Variation of the same loss to optimize two different networks

Hi,

Coming from the same criterion I would like to generate two different losses to optimize two networks. The 2nd networks receives images and transform them to meet the requirements from the resnet18. Subsequently, I want the resnet to minimize its loss but I only want the 2nd network to minimize the loss coming from a particular class.

resnet = resnet18()
network_2 = other_network()
criterion = nn.CrossEntropyLoss()
optimizer1 = optim.Adam(resnet.parameters())
optimizer2 = optim.Adam(network_2.parameters())

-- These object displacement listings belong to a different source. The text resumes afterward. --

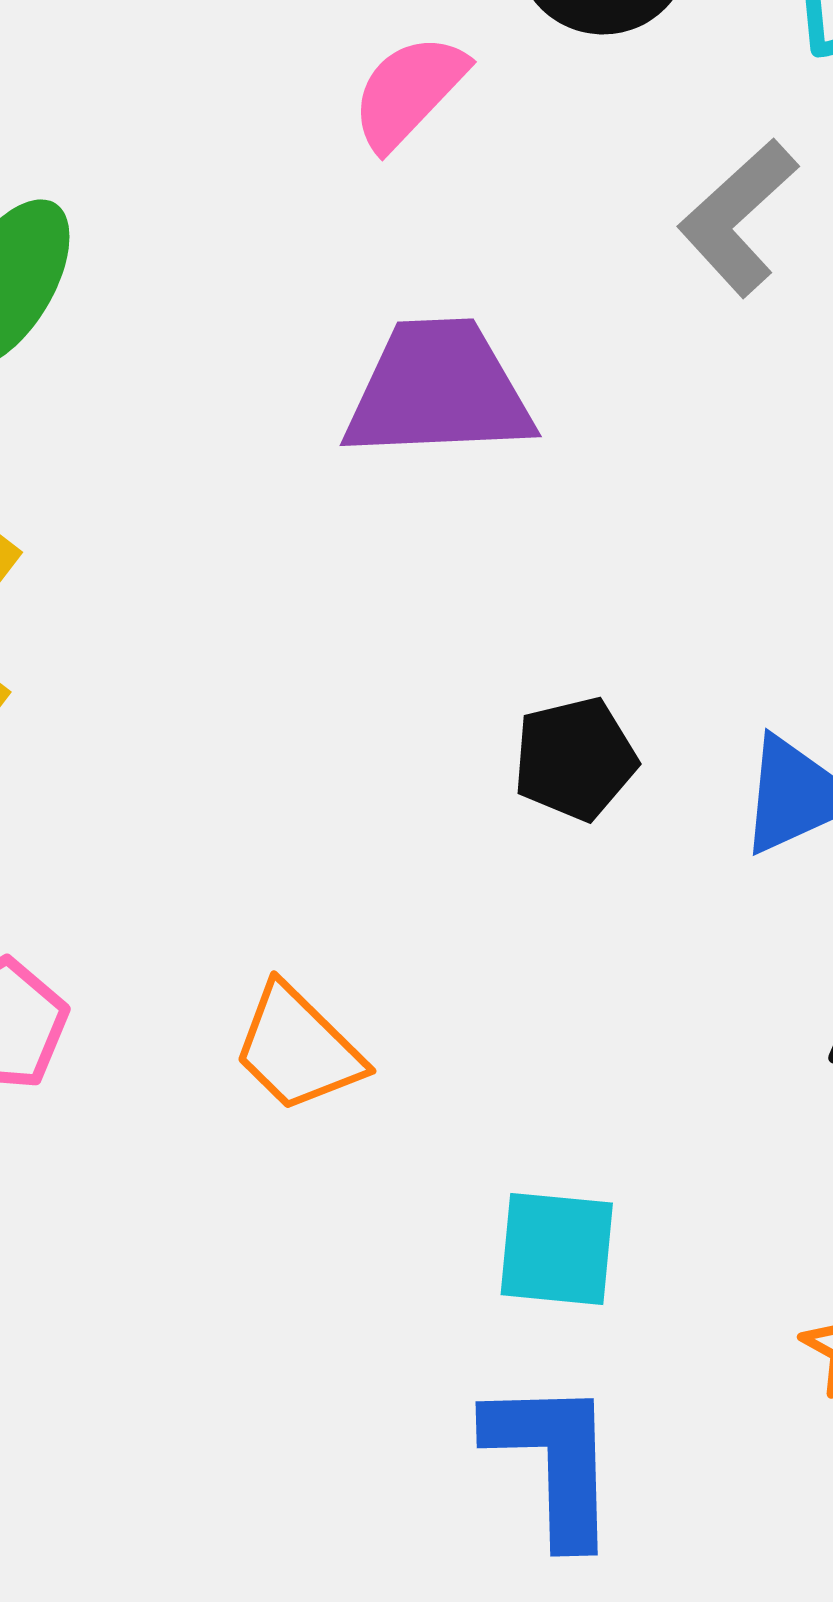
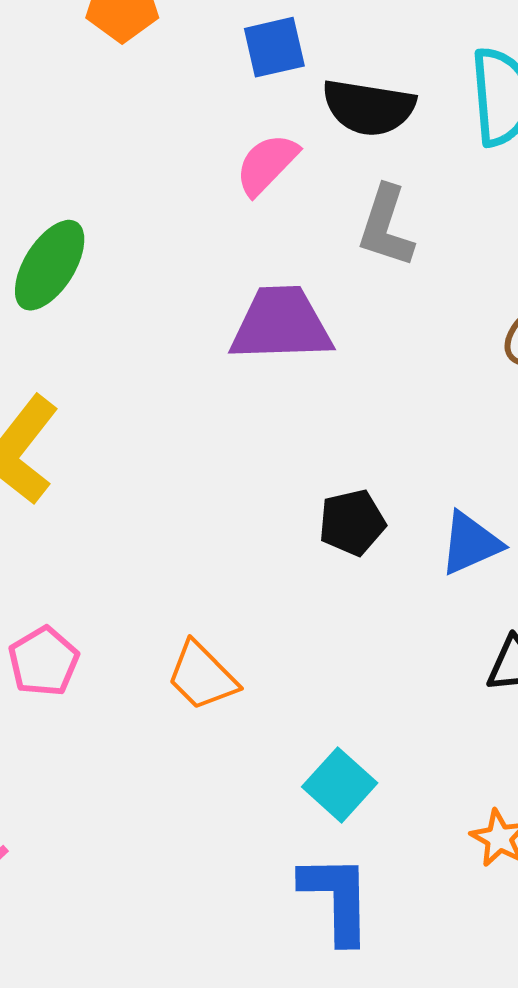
gray L-shape: (738, 217) -> (386, 226), moved, turned -30
cyan square: (557, 1249) -> (340, 785), turned 36

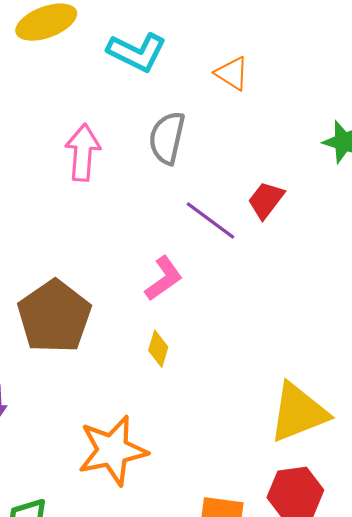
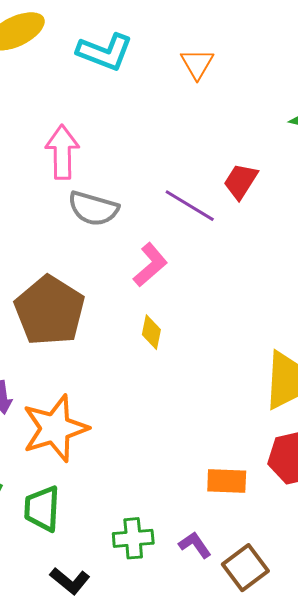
orange triangle: (232, 73) -> (197, 64), turned 33
gray semicircle: (167, 138) -> (93, 209), moved, turned -81
orange star: (113, 450) -> (55, 428), moved

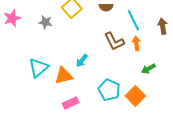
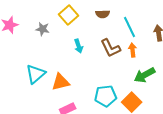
cyan arrow: (82, 61) -> (79, 46), moved, turned -56
green arrow: (148, 69) -> (145, 75), size x1.5
cyan pentagon: (109, 90) -> (106, 96), turned -30

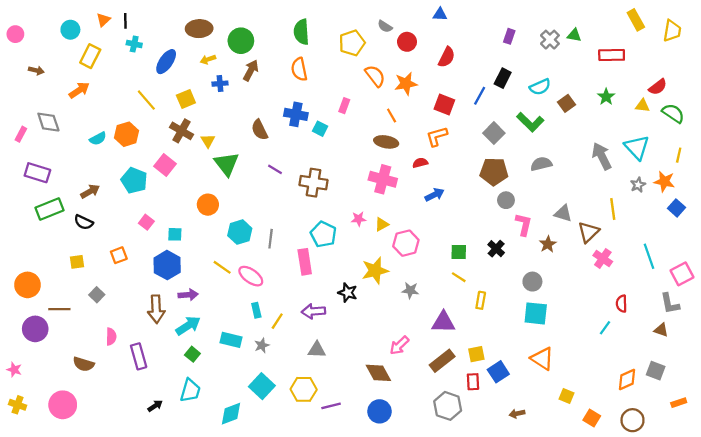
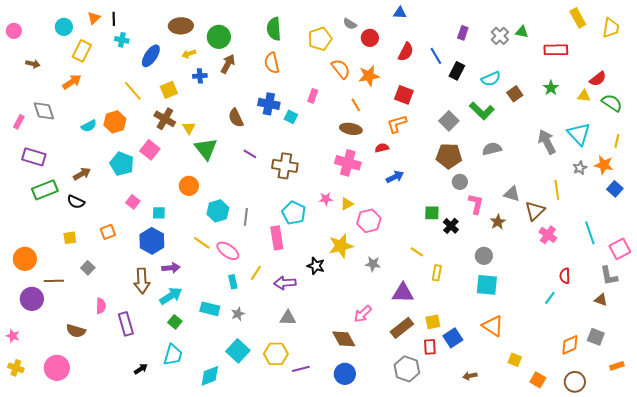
blue line: (480, 96) -> (436, 56), moved, turned -60
green square: (459, 252) -> (432, 213), moved
yellow line: (277, 321) -> (256, 273), moved

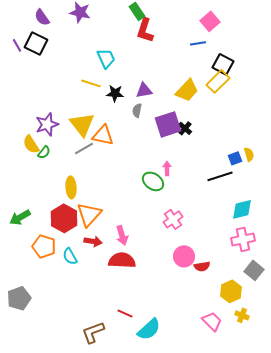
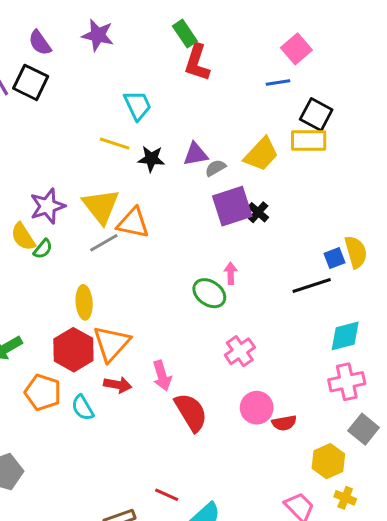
yellow rectangle: (218, 81) -> (309, 140), turned 45
gray semicircle: (137, 110) -> (215, 168), moved, turned 48
yellow semicircle: (249, 154) -> (356, 252), size x1.5
red semicircle: (122, 260) -> (191, 412), moved, turned 56

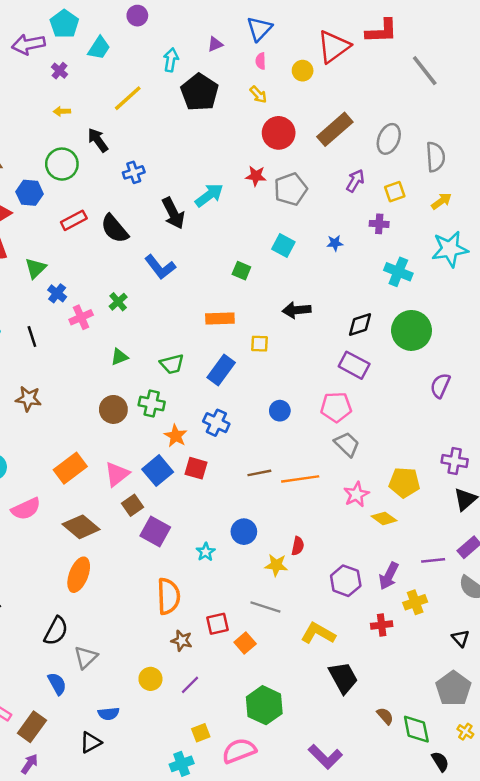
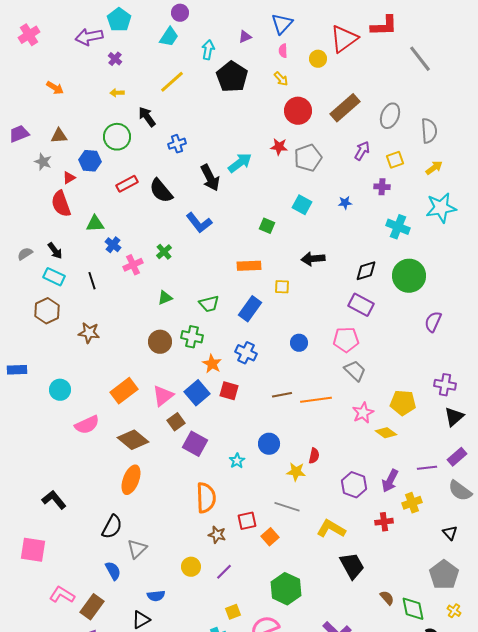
cyan trapezoid: (99, 48) -> (169, 37), moved
green triangle: (36, 268) -> (95, 224), turned 42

generated_samples = network_2(inputs)

classifier_outputs = resnet(generated_samples)
loss_1 = criterion(classifier_outputs, labels)
optimizer1.zero_grad()
loss_1.backward(retain_graph=True)
optimizer1.step()

indexes = torch.from_numpy(np.where(labels.cpu() == 1)[0]) #Take only the samples of the class == 1
new_outputs = torch.index_select(classifier_outputs, 0, indexes)
new_labels = torch.index_select(labels, 0, indexes)
loss_2 = criterion(new_outputs, new_labels)
optimizer2.zero_grad()
loss_2.backward()
optimizer2.step()

But this is not working as it should because I think there exists a conflict between gradients which I am unable to understand.